* Work to be completed
The entries below should be given again exactly, minus their pictures.

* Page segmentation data

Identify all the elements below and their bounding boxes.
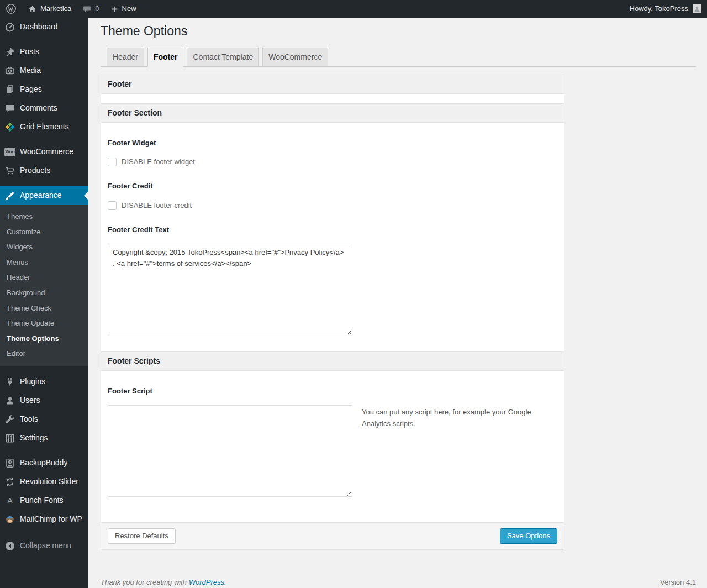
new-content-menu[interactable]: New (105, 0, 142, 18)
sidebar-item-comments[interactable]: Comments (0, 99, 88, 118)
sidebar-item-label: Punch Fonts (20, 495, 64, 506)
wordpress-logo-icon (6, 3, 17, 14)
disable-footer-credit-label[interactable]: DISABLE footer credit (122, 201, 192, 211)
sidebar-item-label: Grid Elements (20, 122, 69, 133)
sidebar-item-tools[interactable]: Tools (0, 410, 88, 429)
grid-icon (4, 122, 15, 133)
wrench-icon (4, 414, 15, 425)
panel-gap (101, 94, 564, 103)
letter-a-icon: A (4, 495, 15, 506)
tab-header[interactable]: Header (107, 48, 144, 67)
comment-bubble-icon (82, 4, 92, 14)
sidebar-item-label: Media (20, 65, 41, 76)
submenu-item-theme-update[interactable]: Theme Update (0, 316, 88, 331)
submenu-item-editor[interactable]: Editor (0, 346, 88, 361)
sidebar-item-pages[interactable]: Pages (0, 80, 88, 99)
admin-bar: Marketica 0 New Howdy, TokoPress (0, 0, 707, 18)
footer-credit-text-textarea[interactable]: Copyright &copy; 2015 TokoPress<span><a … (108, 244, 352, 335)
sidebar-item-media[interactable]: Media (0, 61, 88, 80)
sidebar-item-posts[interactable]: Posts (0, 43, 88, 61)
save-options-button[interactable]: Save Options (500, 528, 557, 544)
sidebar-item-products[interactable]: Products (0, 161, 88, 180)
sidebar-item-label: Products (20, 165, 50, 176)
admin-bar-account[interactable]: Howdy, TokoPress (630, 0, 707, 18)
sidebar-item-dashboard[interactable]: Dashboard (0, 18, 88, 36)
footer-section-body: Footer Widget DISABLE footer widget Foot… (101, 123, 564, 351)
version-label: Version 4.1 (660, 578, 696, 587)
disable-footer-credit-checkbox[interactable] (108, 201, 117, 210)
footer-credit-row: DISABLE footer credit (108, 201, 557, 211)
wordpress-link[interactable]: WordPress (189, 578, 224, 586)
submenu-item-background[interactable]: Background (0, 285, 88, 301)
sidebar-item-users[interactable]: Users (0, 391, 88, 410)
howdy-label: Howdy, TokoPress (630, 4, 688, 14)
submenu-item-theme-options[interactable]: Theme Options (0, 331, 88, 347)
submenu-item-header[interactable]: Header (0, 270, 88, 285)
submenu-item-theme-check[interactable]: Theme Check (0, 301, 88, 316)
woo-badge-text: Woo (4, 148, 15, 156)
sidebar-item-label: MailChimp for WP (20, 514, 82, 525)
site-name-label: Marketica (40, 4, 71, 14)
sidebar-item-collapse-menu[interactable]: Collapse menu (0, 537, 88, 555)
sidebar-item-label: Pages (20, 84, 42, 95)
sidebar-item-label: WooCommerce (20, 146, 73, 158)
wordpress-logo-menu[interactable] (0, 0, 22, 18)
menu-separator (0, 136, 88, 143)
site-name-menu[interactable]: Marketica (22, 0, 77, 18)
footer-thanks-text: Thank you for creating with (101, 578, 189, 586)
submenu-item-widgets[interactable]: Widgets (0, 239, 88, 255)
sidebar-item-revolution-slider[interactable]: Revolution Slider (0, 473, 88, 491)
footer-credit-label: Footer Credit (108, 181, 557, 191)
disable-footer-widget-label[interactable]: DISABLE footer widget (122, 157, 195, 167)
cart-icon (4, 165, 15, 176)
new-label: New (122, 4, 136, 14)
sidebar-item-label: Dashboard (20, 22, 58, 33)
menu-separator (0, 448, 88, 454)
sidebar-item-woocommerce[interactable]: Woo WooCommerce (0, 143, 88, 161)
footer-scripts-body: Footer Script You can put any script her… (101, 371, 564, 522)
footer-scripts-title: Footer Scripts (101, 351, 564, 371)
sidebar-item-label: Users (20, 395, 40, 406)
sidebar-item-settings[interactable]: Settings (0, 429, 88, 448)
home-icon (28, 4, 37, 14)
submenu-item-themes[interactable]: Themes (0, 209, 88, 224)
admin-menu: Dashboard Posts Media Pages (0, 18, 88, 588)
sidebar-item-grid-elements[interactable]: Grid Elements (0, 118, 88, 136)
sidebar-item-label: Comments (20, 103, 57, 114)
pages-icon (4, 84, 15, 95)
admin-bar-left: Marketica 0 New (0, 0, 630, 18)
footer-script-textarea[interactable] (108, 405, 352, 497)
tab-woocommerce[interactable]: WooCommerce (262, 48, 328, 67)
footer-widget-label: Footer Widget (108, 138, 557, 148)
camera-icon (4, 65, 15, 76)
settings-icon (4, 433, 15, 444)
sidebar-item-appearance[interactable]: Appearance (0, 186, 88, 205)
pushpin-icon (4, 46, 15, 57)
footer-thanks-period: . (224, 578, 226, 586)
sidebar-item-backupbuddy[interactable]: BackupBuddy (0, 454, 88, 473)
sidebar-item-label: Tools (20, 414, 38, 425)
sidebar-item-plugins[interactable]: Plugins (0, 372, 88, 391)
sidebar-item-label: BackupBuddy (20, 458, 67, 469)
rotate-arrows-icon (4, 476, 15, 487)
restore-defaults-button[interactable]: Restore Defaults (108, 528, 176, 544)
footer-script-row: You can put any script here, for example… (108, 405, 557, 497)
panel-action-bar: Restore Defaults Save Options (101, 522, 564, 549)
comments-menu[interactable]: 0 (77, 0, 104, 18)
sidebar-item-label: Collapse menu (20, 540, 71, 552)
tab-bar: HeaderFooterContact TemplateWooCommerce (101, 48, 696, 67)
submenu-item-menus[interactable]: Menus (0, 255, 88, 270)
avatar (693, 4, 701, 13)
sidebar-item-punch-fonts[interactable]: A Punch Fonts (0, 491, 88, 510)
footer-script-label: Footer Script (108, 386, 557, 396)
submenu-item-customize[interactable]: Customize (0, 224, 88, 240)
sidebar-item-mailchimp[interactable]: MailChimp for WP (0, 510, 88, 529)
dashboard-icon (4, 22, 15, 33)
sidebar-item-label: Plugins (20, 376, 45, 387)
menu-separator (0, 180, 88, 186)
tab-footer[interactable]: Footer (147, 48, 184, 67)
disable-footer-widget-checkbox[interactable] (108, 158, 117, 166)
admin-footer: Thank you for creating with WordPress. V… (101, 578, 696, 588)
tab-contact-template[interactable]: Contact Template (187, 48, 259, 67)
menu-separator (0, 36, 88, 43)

* Solution to this exercise
Identify all the elements below and their bounding boxes.
new-content-menu[interactable]: New (105, 0, 142, 18)
sidebar-item-comments[interactable]: Comments (0, 99, 88, 118)
sidebar-item-label: Punch Fonts (20, 495, 64, 506)
wordpress-logo-icon (6, 3, 17, 14)
disable-footer-credit-label[interactable]: DISABLE footer credit (122, 201, 192, 211)
sidebar-item-label: Grid Elements (20, 122, 69, 133)
sidebar-item-tools[interactable]: Tools (0, 410, 88, 429)
grid-icon (4, 122, 15, 133)
wrench-icon (4, 414, 15, 425)
panel-gap (101, 94, 564, 103)
letter-a-icon: A (4, 495, 15, 506)
tab-header[interactable]: Header (107, 48, 144, 67)
comment-bubble-icon (82, 4, 92, 14)
sidebar-item-label: Media (20, 65, 41, 76)
submenu-item-theme-update[interactable]: Theme Update (0, 316, 88, 331)
submenu-item-editor[interactable]: Editor (0, 346, 88, 361)
sidebar-item-pages[interactable]: Pages (0, 80, 88, 99)
admin-bar: Marketica 0 New Howdy, TokoPress (0, 0, 707, 18)
footer-credit-text-textarea[interactable]: Copyright &copy; 2015 TokoPress<span><a … (108, 244, 352, 335)
sidebar-item-media[interactable]: Media (0, 61, 88, 80)
sidebar-item-posts[interactable]: Posts (0, 43, 88, 61)
save-options-button[interactable]: Save Options (500, 528, 557, 544)
sidebar-item-products[interactable]: Products (0, 161, 88, 180)
sidebar-item-label: Products (20, 165, 50, 176)
admin-bar-account[interactable]: Howdy, TokoPress (630, 0, 707, 18)
sidebar-item-dashboard[interactable]: Dashboard (0, 18, 88, 36)
footer-section-body: Footer Widget DISABLE footer widget Foot… (101, 123, 564, 351)
version-label: Version 4.1 (660, 578, 696, 587)
disable-footer-credit-checkbox[interactable] (108, 201, 117, 210)
footer-credit-row: DISABLE footer credit (108, 201, 557, 211)
wordpress-link[interactable]: WordPress (189, 578, 224, 586)
submenu-item-background[interactable]: Background (0, 285, 88, 301)
sidebar-item-users[interactable]: Users (0, 391, 88, 410)
howdy-label: Howdy, TokoPress (630, 4, 688, 14)
submenu-item-theme-options[interactable]: Theme Options (0, 331, 88, 347)
submenu-item-header[interactable]: Header (0, 270, 88, 285)
submenu-item-theme-check[interactable]: Theme Check (0, 301, 88, 316)
woo-badge-text: Woo (4, 148, 15, 156)
sidebar-item-label: MailChimp for WP (20, 514, 82, 525)
site-name-label: Marketica (40, 4, 71, 14)
sidebar-item-collapse-menu[interactable]: Collapse menu (0, 537, 88, 555)
sidebar-item-label: Pages (20, 84, 42, 95)
sidebar-item-label: WooCommerce (20, 146, 73, 158)
wordpress-logo-menu[interactable] (0, 0, 22, 18)
menu-separator (0, 136, 88, 143)
site-name-menu[interactable]: Marketica (22, 0, 77, 18)
footer-thanks-text: Thank you for creating with (101, 578, 189, 586)
submenu-item-widgets[interactable]: Widgets (0, 239, 88, 255)
sidebar-item-revolution-slider[interactable]: Revolution Slider (0, 473, 88, 491)
footer-credit-label: Footer Credit (108, 181, 557, 191)
disable-footer-widget-label[interactable]: DISABLE footer widget (122, 157, 195, 167)
cart-icon (4, 165, 15, 176)
new-label: New (122, 4, 136, 14)
sidebar-item-label: Dashboard (20, 22, 58, 33)
menu-separator (0, 448, 88, 454)
sidebar-item-woocommerce[interactable]: Woo WooCommerce (0, 143, 88, 161)
footer-scripts-body: Footer Script You can put any script her… (101, 371, 564, 522)
footer-scripts-title: Footer Scripts (101, 351, 564, 371)
sidebar-item-label: Users (20, 395, 40, 406)
sidebar-item-settings[interactable]: Settings (0, 429, 88, 448)
home-icon (28, 4, 37, 14)
submenu-item-themes[interactable]: Themes (0, 209, 88, 224)
admin-menu: Dashboard Posts Media Pages (0, 18, 88, 588)
sidebar-item-grid-elements[interactable]: Grid Elements (0, 118, 88, 136)
sidebar-item-label: Comments (20, 103, 57, 114)
pages-icon (4, 84, 15, 95)
admin-bar-left: Marketica 0 New (0, 0, 630, 18)
footer-script-textarea[interactable] (108, 405, 352, 497)
tab-woocommerce[interactable]: WooCommerce (262, 48, 328, 67)
footer-widget-label: Footer Widget (108, 138, 557, 148)
camera-icon (4, 65, 15, 76)
settings-icon (4, 433, 15, 444)
sidebar-item-appearance[interactable]: Appearance (0, 186, 88, 205)
pushpin-icon (4, 46, 15, 57)
footer-thanks-period: . (224, 578, 226, 586)
sidebar-item-backupbuddy[interactable]: BackupBuddy (0, 454, 88, 473)
sidebar-item-label: Tools (20, 414, 38, 425)
sidebar-item-plugins[interactable]: Plugins (0, 372, 88, 391)
sidebar-item-label: BackupBuddy (20, 458, 67, 469)
rotate-arrows-icon (4, 476, 15, 487)
restore-defaults-button[interactable]: Restore Defaults (108, 528, 176, 544)
footer-script-row: You can put any script here, for example… (108, 405, 557, 497)
panel-action-bar: Restore Defaults Save Options (101, 522, 564, 549)
comments-menu[interactable]: 0 (77, 0, 104, 18)
sidebar-item-label: Collapse menu (20, 540, 71, 552)
tab-bar: HeaderFooterContact TemplateWooCommerce (101, 48, 696, 67)
submenu-item-menus[interactable]: Menus (0, 255, 88, 270)
avatar (693, 4, 701, 13)
sidebar-item-punch-fonts[interactable]: A Punch Fonts (0, 491, 88, 510)
footer-script-label: Footer Script (108, 386, 557, 396)
submenu-item-customize[interactable]: Customize (0, 224, 88, 240)
sidebar-item-mailchimp[interactable]: MailChimp for WP (0, 510, 88, 529)
dashboard-icon (4, 22, 15, 33)
sidebar-item-label: Plugins (20, 376, 45, 387)
menu-separator (0, 180, 88, 186)
tab-footer[interactable]: Footer (147, 48, 184, 67)
disable-footer-widget-checkbox[interactable] (108, 158, 117, 166)
admin-footer: Thank you for creating with WordPress. V… (101, 578, 696, 588)
tab-contact-template[interactable]: Contact Template (187, 48, 259, 67)
menu-separator (0, 36, 88, 43)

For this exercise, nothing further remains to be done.